--- Material provided Enclosed Below ---

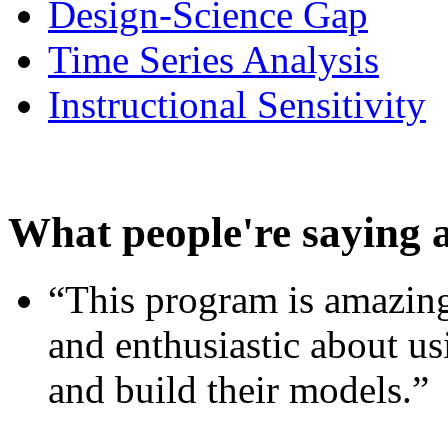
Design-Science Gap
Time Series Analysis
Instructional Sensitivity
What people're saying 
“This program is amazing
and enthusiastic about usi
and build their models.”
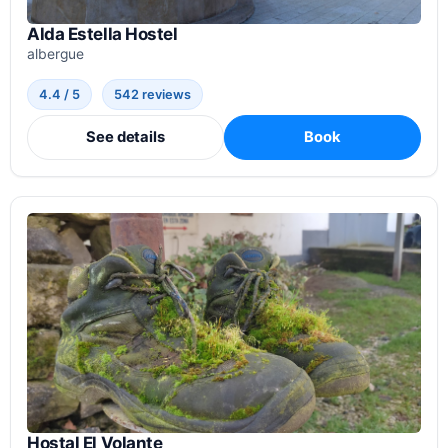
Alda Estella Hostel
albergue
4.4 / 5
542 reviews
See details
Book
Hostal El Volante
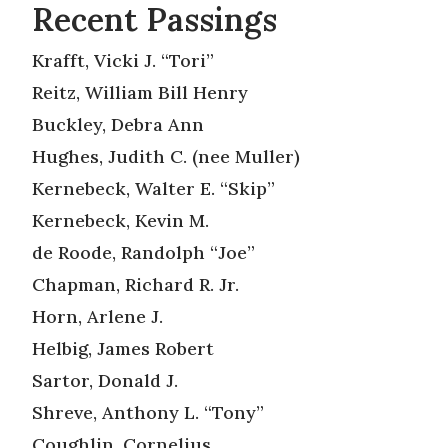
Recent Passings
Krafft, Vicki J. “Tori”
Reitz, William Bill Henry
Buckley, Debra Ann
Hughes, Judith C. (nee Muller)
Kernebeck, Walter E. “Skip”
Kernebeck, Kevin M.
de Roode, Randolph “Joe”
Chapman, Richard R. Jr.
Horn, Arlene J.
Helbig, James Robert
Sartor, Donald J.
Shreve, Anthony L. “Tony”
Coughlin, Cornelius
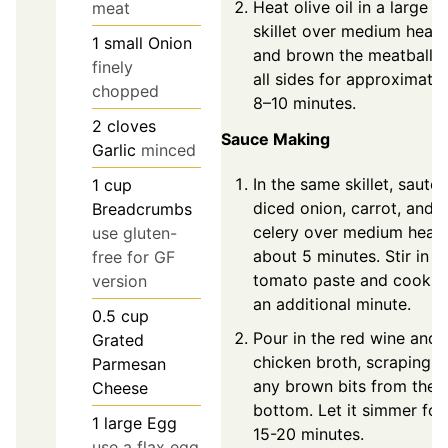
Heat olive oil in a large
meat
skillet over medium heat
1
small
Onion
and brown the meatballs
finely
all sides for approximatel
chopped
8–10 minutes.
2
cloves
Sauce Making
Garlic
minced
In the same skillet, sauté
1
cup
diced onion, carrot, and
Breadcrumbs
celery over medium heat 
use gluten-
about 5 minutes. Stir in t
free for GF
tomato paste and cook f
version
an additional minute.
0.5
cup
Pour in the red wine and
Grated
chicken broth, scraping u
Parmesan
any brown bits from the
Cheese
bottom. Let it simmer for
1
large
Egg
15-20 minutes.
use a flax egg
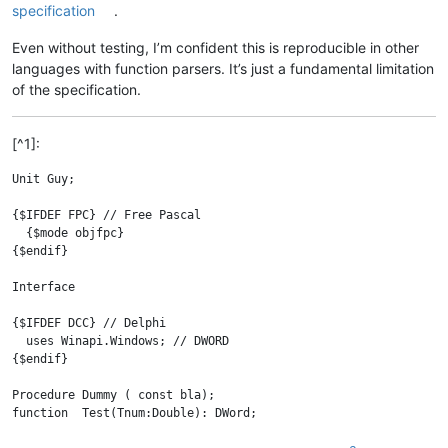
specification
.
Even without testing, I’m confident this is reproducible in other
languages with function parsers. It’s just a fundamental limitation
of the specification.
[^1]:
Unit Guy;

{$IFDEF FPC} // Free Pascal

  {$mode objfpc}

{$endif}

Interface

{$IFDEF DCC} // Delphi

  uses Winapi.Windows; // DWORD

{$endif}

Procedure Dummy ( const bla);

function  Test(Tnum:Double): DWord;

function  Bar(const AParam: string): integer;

--- End of Enclosed Material provided ---

§ **What to work on**
Pull out every line holding "IFDEF" from the records above, and copy it.

§ **Output of the task**
{$IFDEF FPC} // Free Pascal
{$IFDEF DCC} // Delphi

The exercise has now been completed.